= Freedom Fighters (role-playing game) =

1986 near-future role-playing game

Cover art by William H. Keith Jr.

Freedom Fighters is a near-future role-playing game published by Fantasy Games Unlimited FGU in 1986 in which American guerrillas form a resistance against invaders.

==Description==
Freedom Fighters posits that someone such as the Soviet Union or an alien force has successfully invaded the United States. The players control characters who are guerrilla fighters.

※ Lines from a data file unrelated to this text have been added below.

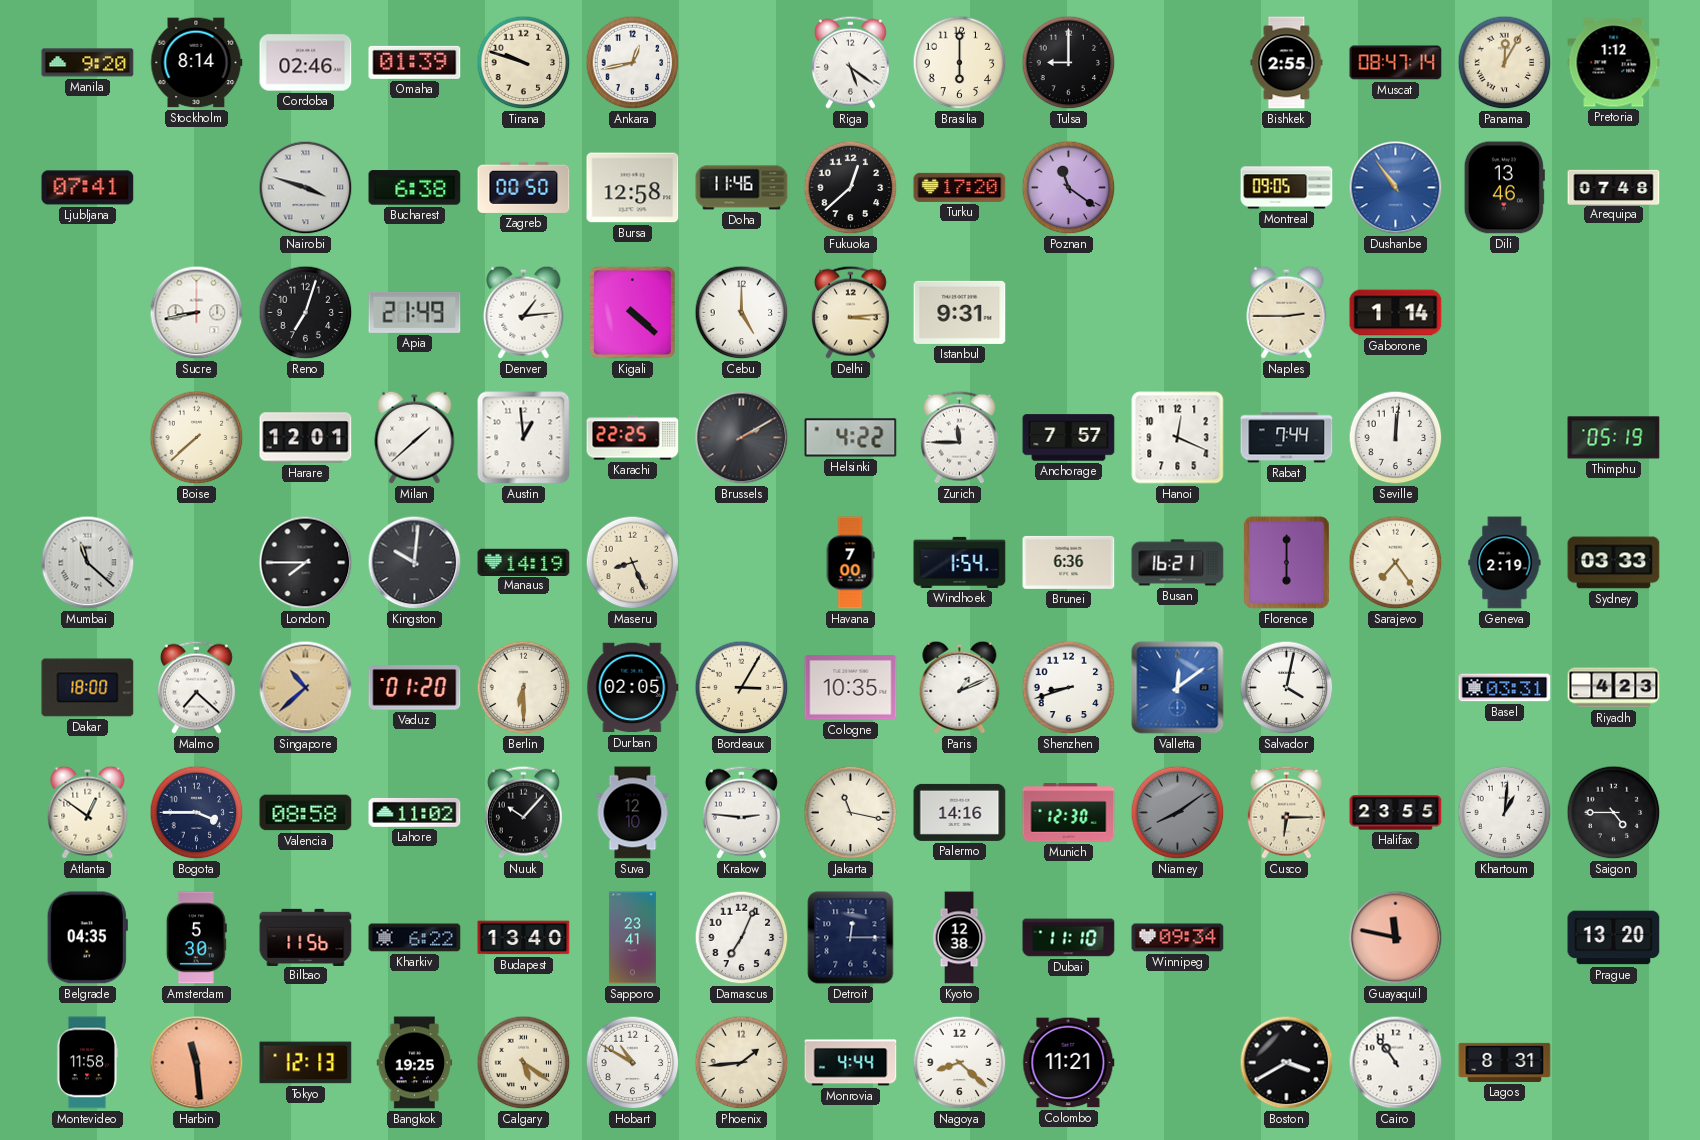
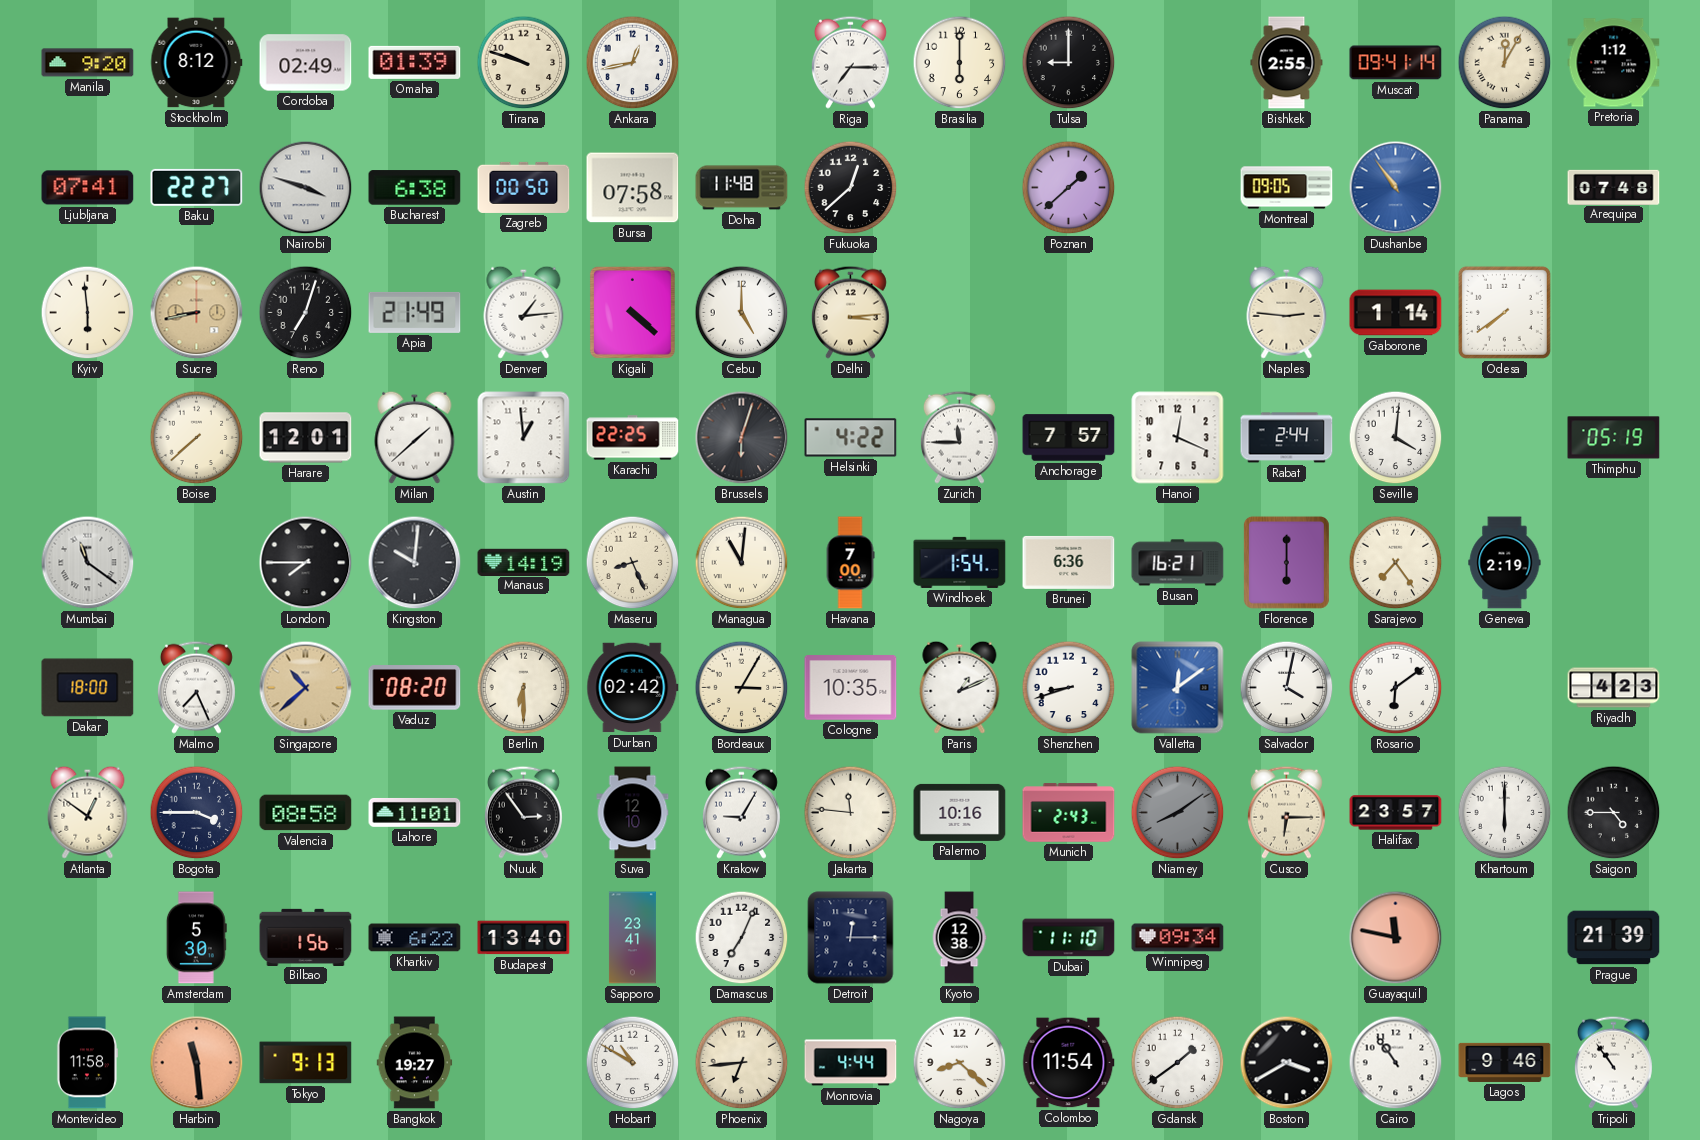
Stockholm: 8:14 -> 8:12
Cordoba: 02:46 -> 02:49
Riga: 5:21 -> 7:15
Muscat: 08:47 -> 09:41
Baku: none -> 22:27
Bursa: 12:58 -> 07:58
Doha: 11:46 -> 11:48
Turku: 17:20 -> none
Poznan: 11:21 -> 1:38
Dili: 13:46 -> none
Kyiv: none -> 5:59
Sucre dial: white -> champagne
Istanbul: 9:31 -> none
Naples: 2:45 -> 2:46
Odesa: none -> 7:39
Brussels: 2:10 -> 6:03
Rabat: 7:44 -> 2:44
Seville: 12:01 -> 4:01
Mumbai: 11:22 -> 11:21
Managua: none -> 11:01
Sydney: 03:33 -> none
Malmo: 7:22 -> 7:26
Vaduz: 01:20 -> 08:20
Durban: 02:05 -> 02:42
Rosario: none -> 6:09
Basel: 03:31 -> none
Lahore: 11:02 -> 11:01
Nuuk: 10:07 -> 2:54
Krakow: 2:46 -> 9:05
Jakarta: 11:17 -> 11:46
Palermo: 14:16 -> 10:16
Munich: 12:30 -> 2:43
Halifax: 23:55 -> 23:57
Khartoum: 1:01 -> 6:00
Belgrade: 04:35 -> none
Bilbao: 11:56 -> 1:56
Prague: 13:20 -> 21:39
Tokyo: 12:13 -> 9:13
Bangkok: 19:25 -> 19:27
Calgary: 5:21 -> none
Phoenix: 1:44 -> 6:44
Colombo: 11:21 -> 11:54
Gdansk: none -> 1:39
Lagos: 8:31 -> 9:46
Tripoli: none -> 10:54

The game comes as a boxed set that contains "The Character", an 80-page book that explains character generation and the game rules for characters; "The Resistance", a 96-page book with rules for combat; a 32-page book containing character generation tables and character sheets; "The Errant Knight", an 8-page sample scenario; a gamemaster's screen, and dice.

==Publication history==
Freedom Fighters was designed by J. Andrew Keith, with art by William H. Keith Jr., and was published in 1986 by FGU. However, FGU was in financial trouble by this time, and Freedom Fighters would be its second-last publication.

==Reception==
In his 1990 book The Complete Guide to Role-Playing Games, game critic Rick Swan thought that the character generation process was covered "in excruciating detail, with over thirty pages and dozens of charts devoted to every conceivable physical, mental and attitudinal characteristic ... Needless to say, a lot of this is unnecessary and much of it isn't particularly meaningful." Swan also found the game mechanics similarly complicated. Although Swan found that time spent wading through the rules would produce "surprisingly realistic results", he concluded by giving the game a rating of 2.5 out of 4, saying, "This is humorless, difficult material that would have benefited from a sharper focus and a skeptical editor with a big red pencil."